▶ [AIM OF THE TASK]:
Each entry that follows is to be copied exactly, minus any pictures.

#### INPUT RECORDS

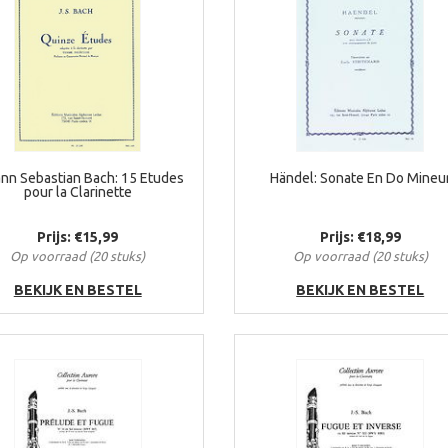
nn Sebastian Bach: 15 Etudes
Händel: Sonate En Do Mineu
pour la Clarinette
Prijs: €15,99
Prijs: €18,99
Op voorraad (20 stuks)
Op voorraad (20 stuks)
BEKIJK EN BESTEL
BEKIJK EN BESTEL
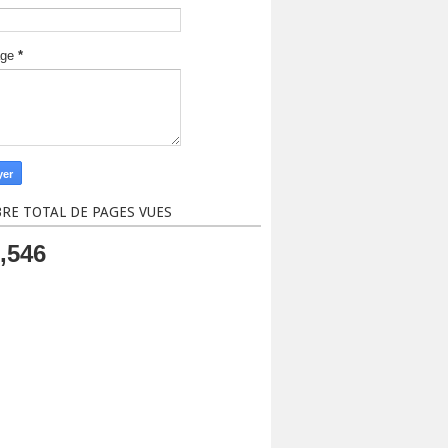
age
*
RE TOTAL DE PAGES VUES
,546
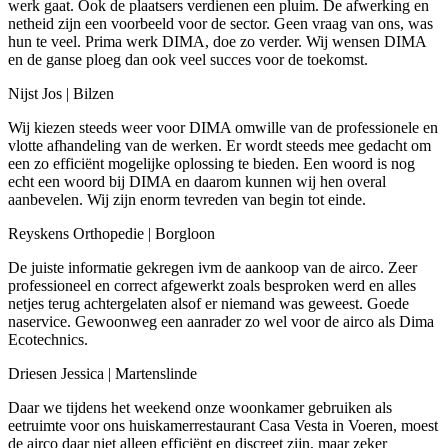
werk gaat. Ook de plaatsers verdienen een pluim. De afwerking en
netheid zijn een voorbeeld voor de sector. Geen vraag van ons, was
hun te veel. Prima werk DIMA, doe zo verder. Wij wensen DIMA
en de ganse ploeg dan ook veel succes voor de toekomst.
Nijst Jos | Bilzen
Wij kiezen steeds weer voor DIMA omwille van de professionele en
vlotte afhandeling van de werken. Er wordt steeds mee gedacht om
een zo efficiënt mogelijke oplossing te bieden. Een woord is nog
echt een woord bij DIMA en daarom kunnen wij hen overal
aanbevelen. Wij zijn enorm tevreden van begin tot einde.
Reyskens Orthopedie | Borgloon
De juiste informatie gekregen ivm de aankoop van de airco. Zeer
professioneel en correct afgewerkt zoals besproken werd en alles
netjes terug achtergelaten alsof er niemand was geweest. Goede
naservice. Gewoonweg een aanrader zo wel voor de airco als Dima
Ecotechnics.
Driesen Jessica | Martenslinde
Daar we tijdens het weekend onze woonkamer gebruiken als
eetruimte voor ons huiskamerrestaurant Casa Vesta in Voeren, moest
de airco daar niet alleen efficiënt en discreet zijn, maar zeker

########

▶ [RESULT OF THIS TASK]:
nn Sebastian Bach: 15 Etudes
Händel: Sonate En Do Mineu
pour la Clarinette
Prijs: €15,99
Prijs: €18,99
Op voorraad (20 stuks)
Op voorraad (20 stuks)
BEKIJK EN BESTEL
BEKIJK EN BESTEL
age
*
RE TOTAL DE PAGES VUES
,546
werk gaat. Ook de plaatsers verdienen een pluim. De afwerking en
netheid zijn een voorbeeld voor de sector. Geen vraag van ons, was
hun te veel. Prima werk DIMA, doe zo verder. Wij wensen DIMA
en de ganse ploeg dan ook veel succes voor de toekomst.
Nijst Jos | Bilzen
Wij kiezen steeds weer voor DIMA omwille van de professionele en
vlotte afhandeling van de werken. Er wordt steeds mee gedacht om
een zo efficiënt mogelijke oplossing te bieden. Een woord is nog
echt een woord bij DIMA en daarom kunnen wij hen overal
aanbevelen. Wij zijn enorm tevreden van begin tot einde.
Reyskens Orthopedie | Borgloon
De juiste informatie gekregen ivm de aankoop van de airco. Zeer
professioneel en correct afgewerkt zoals besproken werd en alles
netjes terug achtergelaten alsof er niemand was geweest. Goede
naservice. Gewoonweg een aanrader zo wel voor de airco als Dima
Ecotechnics.
Driesen Jessica | Martenslinde
Daar we tijdens het weekend onze woonkamer gebruiken als
eetruimte voor ons huiskamerrestaurant Casa Vesta in Voeren, moest
de airco daar niet alleen efficiënt en discreet zijn, maar zeker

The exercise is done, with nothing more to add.